What is needed is an exact copy of the records below, with the pictures left out.

(Extracted records)
****************

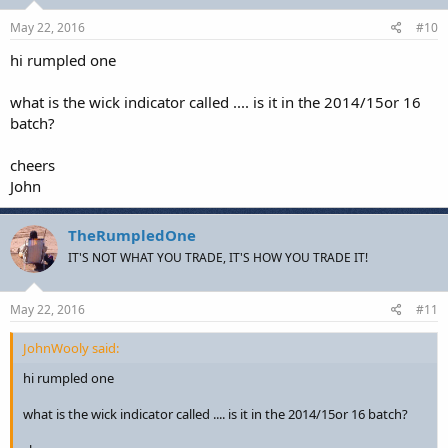
May 22, 2016
#10
hi rumpled one
what is the wick indicator called .... is it in the 2014/15or 16
batch?
cheers
John
TheRumpledOne
IT'S NOT WHAT YOU TRADE, IT'S HOW YOU TRADE IT!
May 22, 2016
#11
JohnWooly said:
hi rumpled one
what is the wick indicator called .... is it in the 2014/15or 16 batch?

****************

■ YOUR RESPONSE ■
May 22, 2016
#10
hi rumpled one
what is the wick indicator called .... is it in the 2014/15or 16
batch?
cheers
John
TheRumpledOne
IT'S NOT WHAT YOU TRADE, IT'S HOW YOU TRADE IT!
May 22, 2016
#11
JohnWooly said:
hi rumpled one
what is the wick indicator called .... is it in the 2014/15or 16 batch?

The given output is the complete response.